Currently, resource cleanup(clean_up() and mysqld_exit()) is common code for
abort and shutdown. Cleanup resources is done from main thread, signal thread or
kill server thread and the activities are distributed among these threads making
it vulnerable to sporadic issues. 

This worklog comprises the following activities

a)Reorganize code such that cleanup of resources is performed only by main
thread, instead of kill server thread.

b)In storage/perfschema/pfs_lock.h, assert for double free is relaxed(refer 
function allocated_to_free()). Remove ready_to_exit flag check in this function. 
One goal of this worklog is to enable currently disabled code in
shutdown_performance_schema and cleanup_performance_schema, and to remove all
the PFS-related valgrind suppression patterns.

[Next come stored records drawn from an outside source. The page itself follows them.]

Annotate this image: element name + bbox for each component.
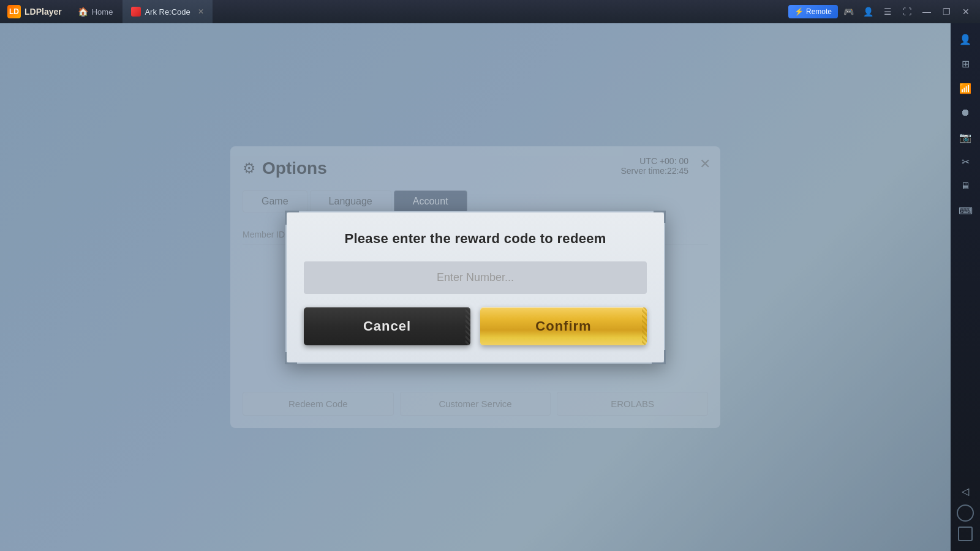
lightning-icon: ⚡ bbox=[794, 7, 804, 16]
minimize-button[interactable]: — bbox=[918, 3, 936, 20]
user-icon-btn[interactable]: 👤 bbox=[859, 3, 877, 20]
grid-sidebar-icon[interactable]: ⊞ bbox=[954, 53, 976, 75]
confirm-button[interactable]: Confirm bbox=[480, 307, 647, 345]
signal-sidebar-icon[interactable]: 📶 bbox=[954, 77, 976, 99]
home-icon: 🏠 bbox=[78, 7, 88, 17]
cancel-button[interactable]: Cancel bbox=[304, 307, 470, 345]
tab-bar: 🏠 Home Ark Re:Code ✕ bbox=[69, 0, 213, 23]
remote-button[interactable]: ⚡ Remote bbox=[788, 5, 838, 18]
close-button[interactable]: ✕ bbox=[957, 3, 975, 20]
app-logo[interactable]: LD LDPlayer bbox=[0, 5, 69, 18]
dialog-title: Please enter the reward code to redeem bbox=[304, 231, 647, 247]
titlebar: LD LDPlayer 🏠 Home Ark Re:Code ✕ ⚡ Remot… bbox=[0, 0, 980, 23]
fullscreen-icon-btn[interactable]: ⛶ bbox=[898, 3, 916, 20]
main-area: ⚙ Options UTC +00: 00 Server time:22:45 … bbox=[0, 23, 951, 551]
logo-icon: LD bbox=[7, 5, 21, 18]
keyboard-sidebar-icon[interactable]: ⌨ bbox=[954, 200, 976, 222]
game-icon bbox=[131, 7, 141, 17]
dialog-overlay: Please enter the reward code to redeem C… bbox=[0, 23, 951, 551]
restore-button[interactable]: ❐ bbox=[937, 3, 956, 20]
record-sidebar-icon[interactable]: ⏺ bbox=[954, 102, 976, 124]
dialog-buttons: Cancel Confirm bbox=[304, 307, 647, 345]
recents-square-icon[interactable] bbox=[958, 527, 973, 541]
reward-code-input[interactable] bbox=[304, 261, 647, 294]
app-name: LDPlayer bbox=[24, 7, 62, 17]
tab-ark-label: Ark Re:Code bbox=[145, 7, 190, 17]
home-circle-icon[interactable] bbox=[957, 504, 974, 522]
games-icon-btn[interactable]: 🎮 bbox=[839, 3, 858, 20]
scissor-sidebar-icon[interactable]: ✂ bbox=[954, 151, 976, 173]
display-sidebar-icon[interactable]: 🖥 bbox=[954, 175, 976, 197]
menu-icon-btn[interactable]: ☰ bbox=[878, 3, 897, 20]
tab-ark[interactable]: Ark Re:Code ✕ bbox=[123, 0, 212, 23]
tab-home-label: Home bbox=[92, 7, 113, 17]
avatar-sidebar-icon[interactable]: 👤 bbox=[954, 28, 976, 50]
reward-dialog: Please enter the reward code to redeem C… bbox=[285, 211, 665, 364]
screenshot-sidebar-icon[interactable]: 📷 bbox=[954, 126, 976, 148]
tab-home[interactable]: 🏠 Home bbox=[69, 0, 122, 23]
back-sidebar-icon[interactable]: ◁ bbox=[954, 480, 976, 502]
tab-close-icon[interactable]: ✕ bbox=[198, 7, 204, 16]
right-sidebar: 👤 ⊞ 📶 ⏺ 📷 ✂ 🖥 ⌨ ◁ bbox=[951, 23, 980, 551]
titlebar-controls: ⚡ Remote 🎮 👤 ☰ ⛶ — ❐ ✕ bbox=[788, 3, 980, 20]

c)Lot of Mutexes/Read-Write Locks, Condition variables are defined in global
scope(in mysqld.cc) and acquire/release mutex is spread everywhere in the code.
This leads to multiple mutexes being used to guard same global variable, wrong
order of acquisition leading to deadlock, etc. In order to avoid these issues,
these pthread primitives should be encapsulated with the global object which it
guards, rather than being acquired/released all over the code. 

User Documentation
==================

This is internal work only. No user docs required.
Existing Signal Handling Mechanism
----------------------------------
Signals such as SIGINT, SIGTERM, SIGQUIT are handled by a separate thread 
namely signal handling thread (signal_thread) whereas SIGSEGV, SIGABRT, 
SIGILL, SIGFPE are handled using old style signal handling mechanism by 
registering a signal handler namely handle_fatal_signal().

Signals are blocked by mysqld main thread and all threads including client 
handling service threads created by mysqld main thread inherit this signal mask
except signal handling thread which explicitly waits on these signals using
sigwait() function.

Existing shutdown Mechanism
---------------------------
Signal handling thread is created using DETACHABLE flag and synchronization 
between signal handling thread, kill server thread and mysqld main thread for 
cleanup is done using ready_to_exit flag

On receipt of termination signals, signal handling thread creates kill server 
thread (using DETACHABLE flag) which is responsible for performing cleanup of 
resources and shutdown of ancillary daemon threads.
clean_up() function sets ready_to_exit flag such that mysqld main thread shall 
continue to perform rest of the cleanup operations and exit. 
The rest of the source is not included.